We used an unfiltered approach and report the top 25 SNPs associated with echocardiographic traits, ETT measures and BA phenotypes (15, 5 and 5 SNPs, respectively; relative proportions chosen empirically because of the larger number of echocardiographic traits analyzed) according to their degree of statistical significance (lowest p values) in GEE and FBAT models separately. For echocardiographic phenotypes, we analyzed the mean of values for traits averaged across the 4 examinations, as well as traits at individual examinations separately. In order to evaluate potential pleiotropic effects, we examined SNP associations across related sets of traits and listed the top 25 SNPs with the lowest geometric mean of p values for all echocardiographic traits (averaged across the four examinations), for all ETT measures and for all BA traits (15, 5 and 5 SNPs, respectively, for the 3 groups). Because we analyzed individual echocardiographic traits at each of the four examinations, we also listed the top SNP associations based on the geometric mean of p values for these individual echocardiographic traits across the four examinations. Thus, we use the term 'pleiotropic effects' to refer to whether there were SNPs that were associated with multiple traits within the 3 subgroups. Additionally, we examined associations of SNPs in or within 200 Kb of the start or terminus of six selected genes (ACE, AGT, AGTR1, ADRB1, VEGF, NOS3) that have been previously reported to be associated with Echo, ETT and BA function phenotypes [30, 4251]. We view these analyses as exploratory because the coverage of the Affymetrix 100K GeneChip for these genes was quite limited.

Results

Table 1 lists the phenotypes analyzed from the three groups (Echo, ETT and BA endothelial function), the number of traits evaluated within each group, and the covariates included in regression models to create residuals. We observed moderate to high heritability of most of the traits evaluated (Table 1; estimates are multivariable-adjusted, for covariates noted above under methods, and listed in table footnote). Heritability estimates were 52% for aortic root dimension, 36–40% for LV mass, internal dimensions and LVWT, and 25% for LA size. Estimates for ETT measures varied from 41% for post-exercise recovery heart rate, 28% for exercise systolic blood pressure, and 16–25% for other phenotypes. For BA function, baseline flow velocity and vessel diameter were most heritable (32 and 25%, respectively) and hyperemic flow the least (6%), with intermediate values for FMD (19%).
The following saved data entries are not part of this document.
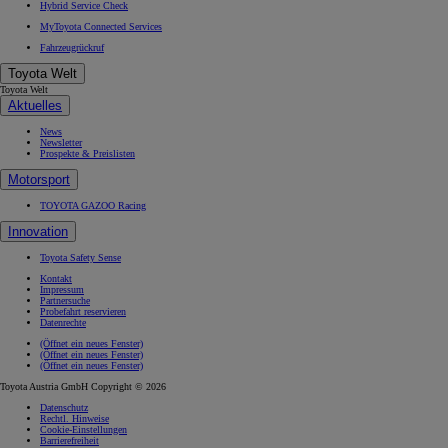
Hybrid Service Check
MyToyota Connected Services
Fahrzeugrückruf
Toyota Welt
Toyota Welt
Aktuelles
News
Newsletter
Prospekte & Preislisten
Motorsport
TOYOTA GAZOO Racing
Innovation
Toyota Safety Sense
Kontakt
Impressum
Partnersuche
Probefahrt reservieren
Datenrechte
(Öffnet ein neues Fenster)
(Öffnet ein neues Fenster)
(Öffnet ein neues Fenster)
Toyota Austria GmbH Copyright © 2026
Datenschutz
Rechtl. Hinweise
Cookie-Einstellungen
Barrierefreiheit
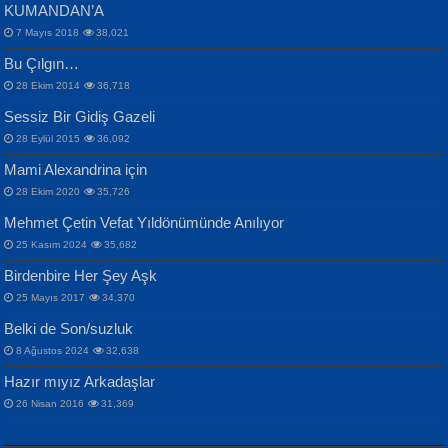
KUMANDAN’A
7 Mayıs 2018
38,021
Bu Çılgın…
ERDEM BAYAZIT
28 Ekim 2014
36,718
Sana, Bana, Vatanıma, Ülkemin
İPEK ACAR SERT
Selahattin Yıldız
Sessiz Bir Gidiş Gazeli
İnsanlarına Dair...
Gazze’nin Şecaati, Ümmetin İmtihanı...
İdrakimle Üşürken...
28 Eylül 2015
36,092
Mami Alexandrina için
28 Ekim 2020
35,726
Mehmet Çetin Vefat Yıldönümünde Anılıyor
25 Kasım 2024
35,682
Birdenbire Her Şey Aşk
NAZIM HİKMET RAN
MAHMUT GÜRBÜZ
Songül Özel
25 Mayıs 2017
34,370
Bir Cezaevinde, Tecritteki Adamın
İbrahim Olmak ve Bitirebilmek...
Mahzen...
Mektupları...
Belki de Son/suzluk
8 Ağustos 2024
32,638
Hazır mıyız Arkadaşlar
26 Nisan 2016
31,369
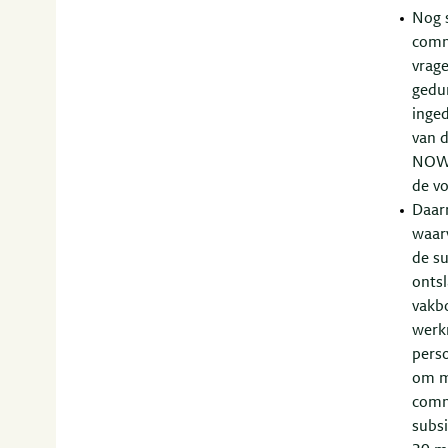
Nog 
comm
vrag
gedu
inge
van 
NOW 
de vo
Daar
waar
de su
onts
vakb
werk
perso
om me
commi
subs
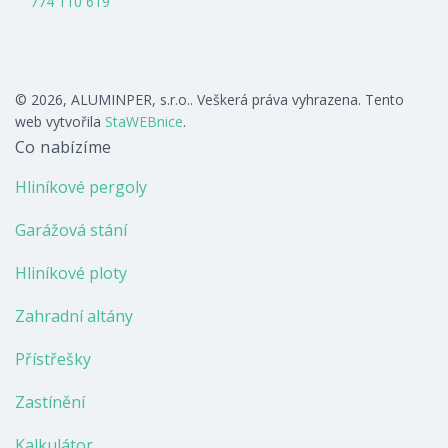
774 110 619
© 2026, ALUMINPER, s.r.o.. Veškerá práva vyhrazena. Tento
web vytvořila
StaWEBnice
.
Co nabízíme
Hliníkové pergoly
Garážová stání
Hliníkové ploty
Zahradní altány
Přístřešky
Zastínění
Kalkulátor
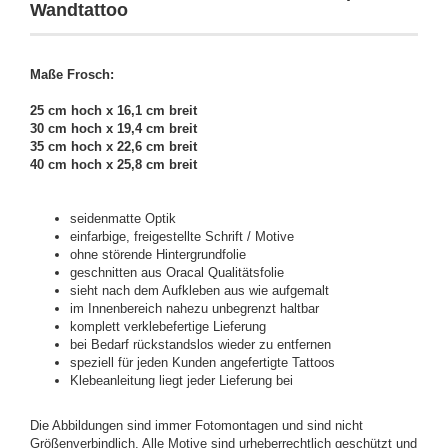
Wandtattoo
Maße Frosch:
25 cm hoch x 16,1 cm breit
30 cm hoch x 19,4 cm breit
35 cm hoch x 22,6 cm breit
40 cm hoch x 25,8 cm breit
seidenmatte Optik
einfarbige, freigestellte Schrift / Motive
ohne störende Hintergrundfolie
geschnitten aus Oracal Qualitätsfolie
sieht nach dem Aufkleben aus wie aufgemalt
im Innenbereich nahezu unbegrenzt haltbar
komplett verklebefertige Lieferung
bei Bedarf rückstandslos wieder zu entfernen
speziell für jeden Kunden angefertigte Tattoos
Klebeanleitung liegt jeder Lieferung bei
Die Abbildungen sind immer Fotomontagen und sind nicht
Größenverbindlich. Alle Motive sind urheberrechtlich geschützt und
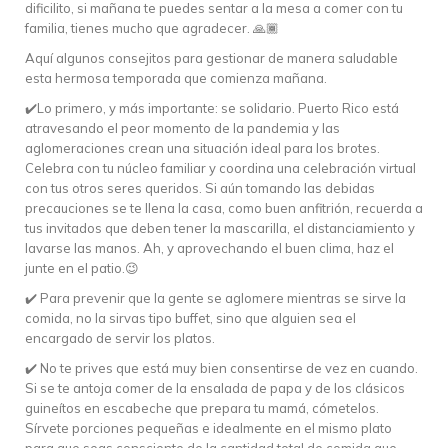
dificilito, si mañana te puedes sentar a la mesa a comer con tu
familia, tienes mucho que agradecer. 🙏🏾
Aquí algunos consejitos para gestionar de manera saludable
esta hermosa temporada que comienza mañana.
✔️Lo primero, y más importante: se solidario. Puerto Rico está
atravesando el peor momento de la pandemia y las
aglomeraciones crean una situación ideal para los brotes.
Celebra con tu núcleo familiar y coordina una celebración virtual
con tus otros seres queridos. Si aún tomando las debidas
precauciones se te llena la casa, como buen anfitrión, recuerda a
tus invitados que deben tener la mascarilla, el distanciamiento y
lavarse las manos. Ah, y aprovechando el buen clima, haz el
junte en el patio.😉
✔️ Para prevenir que la gente se aglomere mientras se sirve la
comida, no la sirvas tipo buffet, sino que alguien sea el
encargado de servir los platos.
✔️ No te prives que está muy bien consentirse de vez en cuando.
Si se te antoja comer de la ensalada de papa y de los clásicos
guineítos en escabeche que prepara tu mamá, cómetelos.
Sírvete porciones pequeñas e idealmente en el mismo plato
para que seas consciente de la cantidad total de comida que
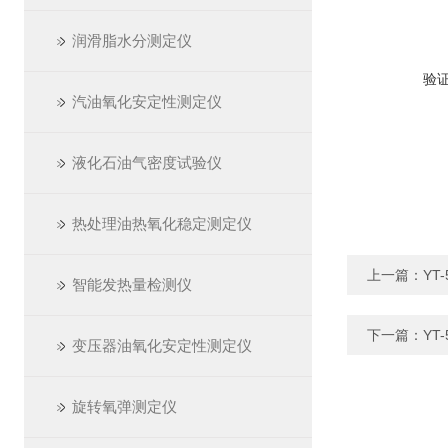
润滑脂水分测定仪
验
汽油氧化安定性测定仪
液化石油气密度试验仪
热处理油热氧化稳定测定仪
上一篇：
YT
智能发热量检测仪
下一篇：
YT
变压器油氧化安定性测定仪
旋转氧弹测定仪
Results of all association analyses and detailed linkage results are web-posted at http://ncbi.nlm.nih.gov/projects/gap/cgi-bin/study.cgi?id=phs000007, the database of genotype and phenotype public repository (dbGaP) at the National Center for Biotechnology Information. Overall, nine SNPs yielded a p value <10-5 in either GEE or FBAT models for Echo traits. Eleven SNPs were associated with ETT traits with a p value <10-5, and one SNP yielded a p value below this threshold for BA function traits. A conservative Bonferroni correction for the number of statistical tests (0.05/1,000,000) yields an approximate threshold of genome-wide significance of 5*10-8.

Table 2A displays the 25 most significantly associated SNPs in GEE analyses (15 for echo phenotypes; 5 each for ETT and BA phenotypes; additive genetic models) sorted by p values along with the corresponding p value using FBAT. The top SNPs associated with averaged Echo traits included: rs1379659 and rs666088 (both in SLIT2) with LV diastolic dimension, rs1935881 (FAM5C) and rs10493389 (PDE4B) with LA diameter, and rs10504543 (KCNB2) with LV systolic dimension. The top SNPs associated with ETT traits included: rs6847149 (NOLA1) and rs2056387 (RYR2) with stage 2 exercise heart rate, and rs2553268 (WRN) with stage 2 exercise systolic blood pressure. The top 5 SNPs associated with BA traits included rs3814219 (OBFC1) and rs10515508 (NRG2) with BA baseline flow, and rs4148686 (CFTR) with FMD. Only one of these SNPs (SLIT2) had a p value < 10-3 in FBAT.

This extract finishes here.